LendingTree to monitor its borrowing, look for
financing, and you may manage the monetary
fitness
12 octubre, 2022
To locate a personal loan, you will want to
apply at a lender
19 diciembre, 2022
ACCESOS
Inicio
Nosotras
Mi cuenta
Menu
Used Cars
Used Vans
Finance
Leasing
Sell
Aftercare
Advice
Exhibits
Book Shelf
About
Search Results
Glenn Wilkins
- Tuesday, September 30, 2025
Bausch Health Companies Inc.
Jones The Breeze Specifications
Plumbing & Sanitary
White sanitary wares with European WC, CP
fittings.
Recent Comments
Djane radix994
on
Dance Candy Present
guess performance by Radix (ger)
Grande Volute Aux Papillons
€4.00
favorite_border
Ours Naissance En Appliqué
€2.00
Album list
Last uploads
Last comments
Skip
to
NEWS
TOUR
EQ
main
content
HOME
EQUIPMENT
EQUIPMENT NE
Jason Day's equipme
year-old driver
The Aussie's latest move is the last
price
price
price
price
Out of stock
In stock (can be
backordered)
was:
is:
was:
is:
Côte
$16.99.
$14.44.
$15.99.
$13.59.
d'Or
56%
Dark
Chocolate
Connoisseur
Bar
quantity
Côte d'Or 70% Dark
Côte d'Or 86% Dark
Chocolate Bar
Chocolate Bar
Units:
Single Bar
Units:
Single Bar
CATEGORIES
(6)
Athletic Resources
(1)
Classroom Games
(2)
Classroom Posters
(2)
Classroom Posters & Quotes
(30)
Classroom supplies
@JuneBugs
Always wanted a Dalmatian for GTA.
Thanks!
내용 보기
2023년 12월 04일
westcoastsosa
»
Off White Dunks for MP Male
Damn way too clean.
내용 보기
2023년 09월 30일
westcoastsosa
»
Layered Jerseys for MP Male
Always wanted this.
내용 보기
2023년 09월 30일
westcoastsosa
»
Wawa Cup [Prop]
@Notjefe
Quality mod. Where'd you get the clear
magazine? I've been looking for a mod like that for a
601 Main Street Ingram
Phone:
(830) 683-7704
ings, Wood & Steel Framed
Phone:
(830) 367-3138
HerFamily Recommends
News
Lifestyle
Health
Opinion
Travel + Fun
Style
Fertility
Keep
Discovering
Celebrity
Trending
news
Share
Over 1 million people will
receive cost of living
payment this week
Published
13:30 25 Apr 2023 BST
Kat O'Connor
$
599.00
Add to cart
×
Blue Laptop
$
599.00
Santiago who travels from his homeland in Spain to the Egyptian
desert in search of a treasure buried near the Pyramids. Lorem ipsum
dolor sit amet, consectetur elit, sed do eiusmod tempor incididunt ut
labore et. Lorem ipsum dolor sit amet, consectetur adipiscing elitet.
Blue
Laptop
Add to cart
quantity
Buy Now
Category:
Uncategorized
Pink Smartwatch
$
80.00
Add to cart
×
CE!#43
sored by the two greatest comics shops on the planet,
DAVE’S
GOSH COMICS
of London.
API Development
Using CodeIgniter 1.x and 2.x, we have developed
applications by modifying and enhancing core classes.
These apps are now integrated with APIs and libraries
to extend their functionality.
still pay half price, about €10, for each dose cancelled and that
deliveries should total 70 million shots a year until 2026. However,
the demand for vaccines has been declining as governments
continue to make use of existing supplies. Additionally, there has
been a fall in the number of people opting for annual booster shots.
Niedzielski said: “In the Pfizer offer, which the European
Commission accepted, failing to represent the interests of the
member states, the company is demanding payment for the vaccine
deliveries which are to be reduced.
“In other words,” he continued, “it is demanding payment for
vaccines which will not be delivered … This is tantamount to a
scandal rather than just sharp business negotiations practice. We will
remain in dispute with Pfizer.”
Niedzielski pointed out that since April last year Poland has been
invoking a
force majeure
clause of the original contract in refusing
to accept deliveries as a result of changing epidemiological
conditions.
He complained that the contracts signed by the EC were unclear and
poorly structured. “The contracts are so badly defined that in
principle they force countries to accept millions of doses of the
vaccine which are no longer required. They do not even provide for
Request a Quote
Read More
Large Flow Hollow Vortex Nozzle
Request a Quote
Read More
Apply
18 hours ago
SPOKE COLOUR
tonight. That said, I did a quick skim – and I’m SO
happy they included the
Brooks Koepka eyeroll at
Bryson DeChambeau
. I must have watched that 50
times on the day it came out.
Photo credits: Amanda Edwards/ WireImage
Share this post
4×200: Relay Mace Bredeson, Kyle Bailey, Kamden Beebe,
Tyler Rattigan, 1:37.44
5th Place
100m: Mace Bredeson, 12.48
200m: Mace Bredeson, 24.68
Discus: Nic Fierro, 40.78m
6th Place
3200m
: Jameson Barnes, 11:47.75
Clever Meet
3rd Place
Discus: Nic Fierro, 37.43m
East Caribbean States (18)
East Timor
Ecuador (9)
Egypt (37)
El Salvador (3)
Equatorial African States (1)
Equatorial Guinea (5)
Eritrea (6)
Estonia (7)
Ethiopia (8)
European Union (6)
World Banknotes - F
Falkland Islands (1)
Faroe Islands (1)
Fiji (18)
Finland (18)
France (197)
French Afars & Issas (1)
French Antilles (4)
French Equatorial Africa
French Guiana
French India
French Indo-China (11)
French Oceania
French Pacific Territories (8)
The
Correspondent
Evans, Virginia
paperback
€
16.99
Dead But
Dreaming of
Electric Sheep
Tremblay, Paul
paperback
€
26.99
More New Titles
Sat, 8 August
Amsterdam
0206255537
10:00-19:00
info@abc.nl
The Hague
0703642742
☆ ☆ ☆ ☆
### PROBLEM DETAILS
The records above, in their entirety, need to be set down again exactly.

### SOLVED EXERCISE
LendingTree to monitor its borrowing, look for
financing, and you may manage the monetary
fitness
12 octubre, 2022
To locate a personal loan, you will want to
apply at a lender
19 diciembre, 2022
ACCESOS
Inicio
Nosotras
Mi cuenta
Menu
Used Cars
Used Vans
Finance
Leasing
Sell
Aftercare
Advice
Exhibits
Book Shelf
About
Search Results
Glenn Wilkins
- Tuesday, September 30, 2025
Bausch Health Companies Inc.
Jones The Breeze Specifications
Plumbing & Sanitary
White sanitary wares with European WC, CP
fittings.
Recent Comments
Djane radix994
on
Dance Candy Present
guess performance by Radix (ger)
Grande Volute Aux Papillons
€4.00
favorite_border
Ours Naissance En Appliqué
€2.00
Album list
Last uploads
Last comments
Skip
to
NEWS
TOUR
EQ
main
content
HOME
EQUIPMENT
EQUIPMENT NE
Jason Day's equipme
year-old driver
The Aussie's latest move is the last
price
price
price
price
Out of stock
In stock (can be
backordered)
was:
is:
was:
is:
Côte
$16.99.
$14.44.
$15.99.
$13.59.
d'Or
56%
Dark
Chocolate
Connoisseur
Bar
quantity
Côte d'Or 70% Dark
Côte d'Or 86% Dark
Chocolate Bar
Chocolate Bar
Units:
Single Bar
Units:
Single Bar
CATEGORIES
(6)
Athletic Resources
(1)
Classroom Games
(2)
Classroom Posters
(2)
Classroom Posters & Quotes
(30)
Classroom supplies
@JuneBugs
Always wanted a Dalmatian for GTA.
Thanks!
내용 보기
2023년 12월 04일
westcoastsosa
»
Off White Dunks for MP Male
Damn way too clean.
내용 보기
2023년 09월 30일
westcoastsosa
»
Layered Jerseys for MP Male
Always wanted this.
내용 보기
2023년 09월 30일
westcoastsosa
»
Wawa Cup [Prop]
@Notjefe
Quality mod. Where'd you get the clear
magazine? I've been looking for a mod like that for a
601 Main Street Ingram
Phone:
(830) 683-7704
ings, Wood & Steel Framed
Phone:
(830) 367-3138
HerFamily Recommends
News
Lifestyle
Health
Opinion
Travel + Fun
Style
Fertility
Keep
Discovering
Celebrity
Trending
news
Share
Over 1 million people will
receive cost of living
payment this week
Published
13:30 25 Apr 2023 BST
Kat O'Connor
$
599.00
Add to cart
×
Blue Laptop
$
599.00
Santiago who travels from his homeland in Spain to the Egyptian
desert in search of a treasure buried near the Pyramids. Lorem ipsum
dolor sit amet, consectetur elit, sed do eiusmod tempor incididunt ut
labore et. Lorem ipsum dolor sit amet, consectetur adipiscing elitet.
Blue
Laptop
Add to cart
quantity
Buy Now
Category:
Uncategorized
Pink Smartwatch
$
80.00
Add to cart
×
CE!#43
sored by the two greatest comics shops on the planet,
DAVE’S
GOSH COMICS
of London.
API Development
Using CodeIgniter 1.x and 2.x, we have developed
applications by modifying and enhancing core classes.
These apps are now integrated with APIs and libraries
to extend their functionality.
still pay half price, about €10, for each dose cancelled and that
deliveries should total 70 million shots a year until 2026. However,
the demand for vaccines has been declining as governments
continue to make use of existing supplies. Additionally, there has
been a fall in the number of people opting for annual booster shots.
Niedzielski said: “In the Pfizer offer, which the European
Commission accepted, failing to represent the interests of the
member states, the company is demanding payment for the vaccine
deliveries which are to be reduced.
“In other words,” he continued, “it is demanding payment for
vaccines which will not be delivered … This is tantamount to a
scandal rather than just sharp business negotiations practice. We will
remain in dispute with Pfizer.”
Niedzielski pointed out that since April last year Poland has been
invoking a
force majeure
clause of the original contract in refusing
to accept deliveries as a result of changing epidemiological
conditions.
He complained that the contracts signed by the EC were unclear and
poorly structured. “The contracts are so badly defined that in
principle they force countries to accept millions of doses of the
vaccine which are no longer required. They do not even provide for
Request a Quote
Read More
Large Flow Hollow Vortex Nozzle
Request a Quote
Read More
Apply
18 hours ago
SPOKE COLOUR
tonight. That said, I did a quick skim – and I’m SO
happy they included the
Brooks Koepka eyeroll at
Bryson DeChambeau
. I must have watched that 50
times on the day it came out.
Photo credits: Amanda Edwards/ WireImage
Share this post
4×200: Relay Mace Bredeson, Kyle Bailey, Kamden Beebe,
Tyler Rattigan, 1:37.44
5th Place
100m: Mace Bredeson, 12.48
200m: Mace Bredeson, 24.68
Discus: Nic Fierro, 40.78m
6th Place
3200m
: Jameson Barnes, 11:47.75
Clever Meet
3rd Place
Discus: Nic Fierro, 37.43m
East Caribbean States (18)
East Timor
Ecuador (9)
Egypt (37)
El Salvador (3)
Equatorial African States (1)
Equatorial Guinea (5)
Eritrea (6)
Estonia (7)
Ethiopia (8)
European Union (6)
World Banknotes - F
Falkland Islands (1)
Faroe Islands (1)
Fiji (18)
Finland (18)
France (197)
French Afars & Issas (1)
French Antilles (4)
French Equatorial Africa
French Guiana
French India
French Indo-China (11)
French Oceania
French Pacific Territories (8)
The
Correspondent
Evans, Virginia
paperback
€
16.99
Dead But
Dreaming of
Electric Sheep
Tremblay, Paul
paperback
€
26.99
More New Titles
Sat, 8 August
Amsterdam
0206255537
10:00-19:00
info@abc.nl
The Hague
0703642742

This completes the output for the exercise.